For all the engineering talk, the practical examples are where this gets interesting. Imagine a support system where a user uploads a shaky phone video of a device problem; the system embeds the audio, video, and any overlaid text together, then retrieves the most relevant troubleshooting guides, past tickets, and internal docs in one shot. Or an internal search tool where a designer can drag in a prototype screenshot and instantly find the latest Figma specs, design tokens, and even related product requirement docs, without hand-curated tags. In enterprise settings, this could stretch to compliance (searching across recorded calls, scanned documents, and dashboards) or creative workflows (matching music and visuals, curating highlight reels from huge video dumps) — essentially anywhere you have a messy mix of formats and a vague question in natural language.

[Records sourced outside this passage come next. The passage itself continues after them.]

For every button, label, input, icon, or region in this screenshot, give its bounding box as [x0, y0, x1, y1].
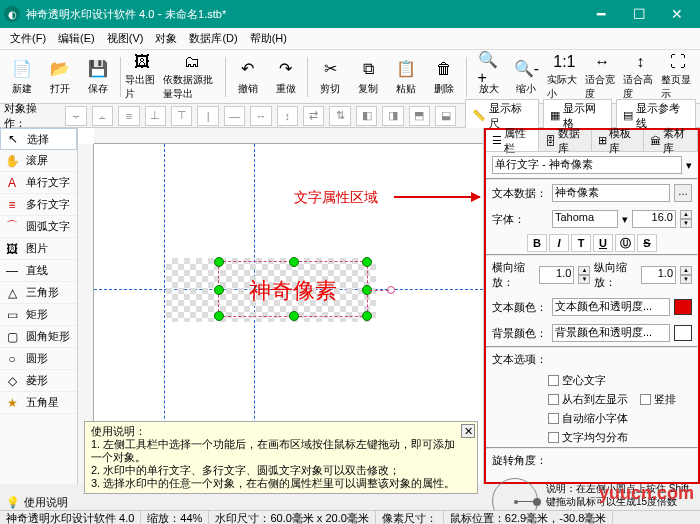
tool-star[interactable]: ★五角星 — [0, 392, 77, 414]
watermark-text[interactable]: 神奇像素 — [219, 262, 367, 306]
opt-autoshrink[interactable]: 自动缩小字体 — [548, 411, 628, 426]
chevron-down-icon[interactable]: ▾ — [686, 159, 692, 172]
align-btn[interactable]: ⫟ — [65, 106, 86, 126]
menu-edit[interactable]: 编辑(E) — [52, 31, 101, 46]
tool-line[interactable]: —直线 — [0, 260, 77, 282]
app-icon: ◐ — [4, 6, 20, 22]
tool-circle[interactable]: ○圆形 — [0, 348, 77, 370]
resize-handle[interactable] — [289, 257, 299, 267]
vscale-input[interactable]: 1.0 — [641, 266, 676, 284]
style-t-button[interactable]: T — [571, 234, 591, 252]
align-btn[interactable]: ↕ — [277, 106, 298, 126]
resize-handle[interactable] — [362, 257, 372, 267]
resize-handle[interactable] — [214, 311, 224, 321]
align-btn[interactable]: ◨ — [382, 106, 403, 126]
font-size-input[interactable]: 16.0 — [632, 210, 676, 228]
resize-handle[interactable] — [289, 311, 299, 321]
tb-batch-export[interactable]: 🗂依数据源批量导出 — [162, 53, 220, 101]
menu-help[interactable]: 帮助(H) — [244, 31, 293, 46]
text-data-input[interactable]: 神奇像素 — [552, 184, 670, 202]
style-u2-button[interactable]: Ⓤ — [615, 234, 635, 252]
help-close-button[interactable]: ✕ — [461, 424, 475, 438]
menu-object[interactable]: 对象 — [149, 31, 183, 46]
tb-actual-size[interactable]: 1:1实际大小 — [546, 53, 582, 101]
align-btn[interactable]: | — [197, 106, 218, 126]
tb-fit-page[interactable]: ⛶整页显示 — [660, 53, 696, 101]
underline-button[interactable]: U — [593, 234, 613, 252]
tool-rect[interactable]: ▭矩形 — [0, 304, 77, 326]
align-btn[interactable]: ⇅ — [329, 106, 350, 126]
tb-save[interactable]: 💾保存 — [80, 53, 116, 101]
tb-cut[interactable]: ✂剪切 — [312, 53, 348, 101]
tb-copy[interactable]: ⧉复制 — [350, 53, 386, 101]
tb-undo[interactable]: ↶撤销 — [230, 53, 266, 101]
tool-single-text[interactable]: A单行文字 — [0, 172, 77, 194]
align-btn[interactable]: ◧ — [356, 106, 377, 126]
tb-fit-width[interactable]: ↔适合宽度 — [584, 53, 620, 101]
tool-select[interactable]: ↖选择 — [0, 128, 77, 150]
text-data-more[interactable]: … — [674, 184, 692, 202]
tab-templates[interactable]: ⊞模板库 — [592, 130, 644, 151]
tb-open[interactable]: 📂打开 — [42, 53, 78, 101]
tb-zoom-in[interactable]: 🔍+放大 — [471, 53, 507, 101]
tool-diamond[interactable]: ◇菱形 — [0, 370, 77, 392]
align-btn[interactable]: ≡ — [118, 106, 139, 126]
minimize-button[interactable]: ━ — [582, 0, 620, 28]
menu-file[interactable]: 文件(F) — [4, 31, 52, 46]
maximize-button[interactable]: ☐ — [620, 0, 658, 28]
opt-hollow[interactable]: 空心文字 — [548, 373, 606, 388]
tb-redo[interactable]: ↷重做 — [268, 53, 304, 101]
tool-arc-text[interactable]: ⌒圆弧文字 — [0, 216, 77, 238]
bg-color-mode[interactable]: 背景颜色和透明度... — [552, 324, 670, 342]
opt-rtl[interactable]: 从右到左显示 — [548, 392, 628, 407]
selection-box[interactable]: 神奇像素 — [218, 261, 368, 317]
tool-pan[interactable]: ✋滚屏 — [0, 150, 77, 172]
tab-properties[interactable]: ☰属性栏 — [486, 130, 539, 151]
watermark-area[interactable]: 神奇像素 — [166, 258, 376, 322]
bold-button[interactable]: B — [527, 234, 547, 252]
align-btn[interactable]: ↔ — [250, 106, 271, 126]
tb-zoom-out[interactable]: 🔍-缩小 — [509, 53, 545, 101]
tool-triangle[interactable]: △三角形 — [0, 282, 77, 304]
align-btn[interactable]: ⊤ — [171, 106, 192, 126]
tool-roundrect[interactable]: ▢圆角矩形 — [0, 326, 77, 348]
menu-database[interactable]: 数据库(D) — [183, 31, 243, 46]
tool-multi-text[interactable]: ≡多行文字 — [0, 194, 77, 216]
tool-image[interactable]: 🖼图片 — [0, 238, 77, 260]
align-btn[interactable]: ⫠ — [92, 106, 113, 126]
tb-delete[interactable]: 🗑删除 — [426, 53, 462, 101]
resize-handle[interactable] — [362, 311, 372, 321]
align-btn[interactable]: — — [224, 106, 245, 126]
text-color-swatch[interactable] — [674, 299, 692, 315]
italic-button[interactable]: I — [549, 234, 569, 252]
font-select[interactable]: Tahoma — [552, 210, 618, 228]
text-color-mode[interactable]: 文本颜色和透明度... — [552, 298, 670, 316]
hscale-stepper[interactable]: ▲▼ — [578, 266, 590, 284]
menu-view[interactable]: 视图(V) — [101, 31, 150, 46]
align-btn[interactable]: ⬒ — [409, 106, 430, 126]
close-button[interactable]: ✕ — [658, 0, 696, 28]
align-btn[interactable]: ⇄ — [303, 106, 324, 126]
align-btn[interactable]: ⬓ — [435, 106, 456, 126]
chevron-down-icon[interactable]: ▾ — [622, 213, 628, 226]
tb-paste[interactable]: 📋粘贴 — [388, 53, 424, 101]
object-type-select[interactable]: 单行文字 - 神奇像素 — [492, 156, 682, 174]
bg-color-swatch[interactable] — [674, 325, 692, 341]
align-btn[interactable]: ⊥ — [145, 106, 166, 126]
vscale-stepper[interactable]: ▲▼ — [680, 266, 692, 284]
tb-export-image[interactable]: 🖼导出图片 — [124, 53, 160, 101]
tb-fit-height[interactable]: ↕适合高度 — [622, 53, 658, 101]
ruler-icon: 📏 — [472, 109, 486, 122]
opt-justify[interactable]: 文字均匀分布 — [548, 430, 628, 445]
resize-handle[interactable] — [214, 285, 224, 295]
resize-handle[interactable] — [214, 257, 224, 267]
tb-new[interactable]: 📄新建 — [4, 53, 40, 101]
font-size-stepper[interactable]: ▲▼ — [680, 210, 692, 228]
tab-assets[interactable]: 🏛素材库 — [644, 130, 698, 151]
hscale-input[interactable]: 1.0 — [539, 266, 574, 284]
tab-database[interactable]: 🗄数据库 — [539, 130, 593, 151]
zoom-out-icon: 🔍- — [515, 58, 537, 80]
strike-button[interactable]: S — [637, 234, 657, 252]
footer-help[interactable]: 💡 使用说明 — [0, 494, 74, 510]
opt-vertical[interactable]: 竖排 — [640, 392, 676, 407]
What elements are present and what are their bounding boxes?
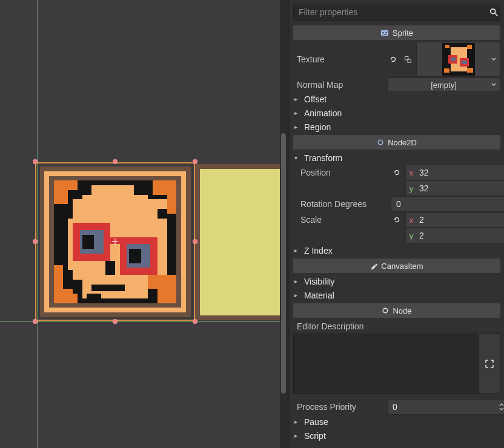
filter-row	[293, 4, 500, 21]
svg-point-60	[383, 308, 388, 313]
key-icon[interactable]	[402, 53, 414, 65]
position-y-field[interactable]: y	[405, 180, 504, 196]
foldout-offset[interactable]: ▸ Offset	[290, 92, 504, 106]
svg-rect-34	[105, 261, 115, 275]
position-y-input[interactable]	[417, 183, 504, 193]
node-icon	[382, 307, 389, 314]
revert-icon[interactable]	[391, 166, 403, 179]
svg-rect-6	[54, 265, 64, 289]
viewport-scrollbar[interactable]	[280, 0, 287, 448]
foldout-transform[interactable]: ▾ Transform	[290, 151, 504, 165]
rotation-field[interactable]	[391, 196, 504, 212]
selection-handle[interactable]	[33, 319, 38, 324]
selection-handle[interactable]	[193, 239, 197, 244]
section-sprite[interactable]: Sprite	[293, 25, 500, 40]
process-priority-input[interactable]	[393, 402, 499, 412]
chevron-right-icon: ▸	[294, 110, 300, 116]
scale-y-field[interactable]: y	[405, 228, 504, 243]
foldout-pause-label: Pause	[304, 417, 328, 427]
canvas-viewport[interactable]	[0, 0, 287, 448]
selection-handle[interactable]	[193, 319, 197, 324]
property-position-y: y	[290, 180, 504, 196]
foldout-material[interactable]: ▸ Material	[290, 288, 504, 302]
editor-description-textarea[interactable]	[293, 334, 479, 394]
property-scale-y: y	[290, 228, 504, 243]
chevron-down-icon	[491, 82, 496, 87]
selection-handle[interactable]	[113, 319, 118, 324]
axis-y-label: y	[406, 231, 417, 240]
foldout-visibility-label: Visibility	[304, 277, 334, 286]
foldout-script[interactable]: ▸ Script	[290, 429, 504, 443]
normal-map-slot[interactable]: [empty]	[387, 77, 500, 92]
section-node2d-label: Node2D	[388, 138, 417, 147]
sprite-icon	[380, 28, 389, 37]
selection-handle[interactable]	[33, 159, 38, 164]
search-icon[interactable]	[488, 6, 500, 18]
svg-rect-9	[167, 195, 177, 214]
chevron-down-icon	[491, 57, 496, 62]
selection-handle[interactable]	[33, 239, 38, 244]
expand-button[interactable]	[479, 334, 500, 394]
expand-icon	[485, 359, 494, 369]
svg-rect-45	[466, 45, 471, 49]
process-priority-label: Process Priority	[293, 402, 387, 412]
selection-handle[interactable]	[113, 159, 118, 164]
section-sprite-label: Sprite	[393, 28, 413, 38]
selection-handle[interactable]	[193, 159, 197, 164]
texture-slot[interactable]	[416, 42, 500, 77]
property-scale: Scale x	[290, 212, 504, 228]
property-position: Position x	[290, 165, 504, 180]
rotation-input[interactable]	[396, 199, 502, 209]
canvasitem-icon	[370, 262, 377, 269]
filter-properties-input[interactable]	[294, 7, 488, 17]
position-x-field[interactable]: x	[405, 165, 504, 180]
section-node2d[interactable]: Node2D	[293, 135, 500, 150]
sprite-secondary	[195, 164, 287, 320]
foldout-offset-label: Offset	[304, 94, 327, 104]
property-process-priority: Process Priority	[290, 399, 504, 415]
position-x-input[interactable]	[417, 168, 504, 177]
axis-x-label: x	[406, 216, 417, 225]
node2d-icon	[377, 139, 384, 146]
axis-x-label: x	[406, 168, 417, 177]
process-priority-field[interactable]	[387, 399, 504, 415]
svg-rect-4	[54, 180, 78, 190]
foldout-animation-label: Animation	[304, 108, 342, 118]
editor-description-label: Editor Description	[293, 321, 500, 331]
svg-rect-16	[82, 185, 92, 195]
svg-rect-47	[466, 68, 472, 73]
foldout-material-label: Material	[304, 291, 334, 300]
svg-rect-31	[120, 268, 158, 275]
chevron-right-icon: ▸	[294, 418, 300, 425]
foldout-transform-label: Transform	[304, 153, 342, 163]
foldout-pause[interactable]: ▸ Pause	[290, 415, 504, 429]
section-node[interactable]: Node	[293, 303, 500, 318]
svg-rect-33	[129, 249, 141, 263]
svg-line-37	[495, 13, 497, 16]
foldout-region[interactable]: ▸ Region	[290, 120, 504, 134]
svg-rect-58	[462, 61, 466, 65]
svg-point-36	[491, 9, 496, 14]
scale-x-input[interactable]	[417, 215, 504, 225]
svg-rect-10	[148, 275, 176, 289]
foldout-z-index[interactable]: ▸ Z Index	[290, 243, 504, 257]
pivot-crosshair[interactable]	[112, 239, 118, 245]
axis-y-label: y	[406, 184, 417, 193]
foldout-visibility[interactable]: ▸ Visibility	[290, 274, 504, 288]
scale-y-input[interactable]	[417, 231, 504, 240]
svg-rect-57	[459, 64, 468, 66]
scale-x-field[interactable]: x	[405, 212, 504, 228]
revert-icon[interactable]	[387, 53, 399, 65]
chevron-down-icon: ▾	[294, 154, 300, 161]
svg-rect-5	[54, 190, 68, 204]
svg-rect-19	[73, 280, 82, 294]
svg-rect-52	[448, 61, 457, 63]
revert-icon[interactable]	[391, 214, 403, 226]
section-canvasitem[interactable]: CanvasItem	[293, 259, 500, 273]
foldout-animation[interactable]: ▸ Animation	[290, 106, 504, 120]
chevron-right-icon: ▸	[294, 96, 300, 102]
svg-rect-20	[87, 294, 101, 303]
position-label: Position	[297, 168, 391, 177]
texture-label: Texture	[293, 54, 387, 64]
spinner-icon[interactable]	[499, 403, 504, 411]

There are also clear cost and operations angles here. Because of MRL and adjustable dimensionality, teams can start with lower-dimension embeddings for broad recall, then selectively bump up to full-size vectors in smaller, high-precision stages. This pattern plays nicely with multi-stage retrieval architectures that are becoming standard in large-scale RAG and search systems, where you blend fast approximate search with slower, more accurate reranking. And, since the model is multilingual across more than 100 languages, global products can unify their search infrastructure instead of managing separate models and indexes per language.

The launch timing also fits Google’s broader strategy: keep Gemini at the center, but ship specialized pieces that solve very real, very unsexy infrastructure problems for developers — retrieval quality, multimodal search, latency, and cost. LLMs get the headlines, but embeddings quietly decide whether your chatbot actually finds the right context or your “AI search” feels magical versus mediocre. With Gemini Embedding 2, Google is betting that a single, natively multimodal embedding backbone will become the default for these retrieval-heavy AI apps, especially as more companies move from text-only workflows to truly mixed media.